Enfin, nous ne connaissons pas le délai nécessaire pour mettre en œuvre cette solution.
Il ne subsiste donc qu’une solution, surtout si l’on met en critère principal l’autonomie.
Celle de l’installation d’unités de dénitrification et d’élimination des pesticides.
Nous avons dit le 21 janvier que cette solution était intéressante. Nous le maintenons.
Mais il nous manque trop d’éléments pour nous déterminer.
En réalité ce que vous présentez comme une solution, en recouvre 4, et nous n’avons pas d’informations suffisantes sur celles-ci, en particulier sur les coûts réels :
- Faut-il installer une
unité aux Guettes et pas à Montabuzard ?
Nous répondons qu’il faut deux unités, une sur chaque captage. D’autant que le taux de nitrate, suivant vos informations a monté nettement à Montabuzard.
Nous nous placerons dans cette éventualité.
- Dans cette
configuration, vous donnez des estimations de coûts qui sont des moyennes entre les prestataires interrogés. Ce ne sont que des moyennes d’estimations moyennes !

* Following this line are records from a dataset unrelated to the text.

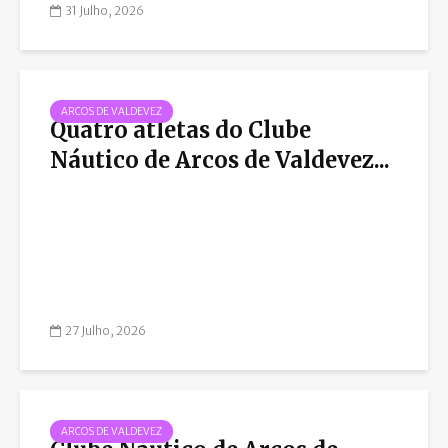
31 Julho, 2026
ARCOS DE VALDEVEZ
Quatro atletas do Clube
Náutico de Arcos de Valdevez...
27 Julho, 2026
ARCOS DE VALDEVEZ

Si l’un répond 100 et que l’autre répond 200, la moyenne est de 150, mais ne reflète aucune réalité.
-
De plus,
- il faut normalement ajouter dans les coûts que vous indiquez, l’utilisation de l’eau pour nettoyer les filtres et les charbons, ce qui n’est pas totalement neutre
- il faut ajouter la provision à constituer pour le remplacement des charbons et des filtres
Ces sommes ne sont pas incluses dans vos estimations. Nous ne savons pas combien cela représente.
Surtout, le choix entre l’achat des unités avec un emprunt et le choix concessif ne pèsera pas du même poids dans l’augmentation du coût du m3. Vous ne nous donnez aucune indication là-dessus.
En ce qui concerne le délai de réalisation : vous indiquez 12 à 18 mois.
Mais à partir de quelle date ?
Devons-nous attendre, avant de lancer l’appel d’offre, que nous ayant un taux de rendement de 85 % de notre réseau pour pouvoir prétendre à une subvention de l’agence de l’eau ?
Quel est le délai prévisible ?
Autrement dit, vous nous donner à effectuer un choix qui n’en est pas un, puisqu’il s’impose logiquement à nous pour le bien de la commune.
Mais ce choix n’est pas clairement défini, ni en terme de délai, ni en terme financier. Et si tout compte fait, le raccordement à Orléans, via St jean de la Ruelle ne se révélait pas plus onéreux que celui des unités de dénitrification ? Nous aurions une eau beaucoup plus pure encore (je rappelle : entre 3 et 5 Mg de nitrates et 0 pesticides). Nous pourrions alors, en forçant les feux, attendre le raccordement à des captages en forêt d’Orléans.
Il y a encore trop d’incertitudes dans votre présentation :
- soit nous différons la décision pour avoir davantage de précisions, ce qui ne retardera pas la solution finale car il faudra bien que vous rassembliez ces données,
- soit nous ne prendrons pas part au vote. (NOUS N’AVONS PAS PRIS PART AU VOTE).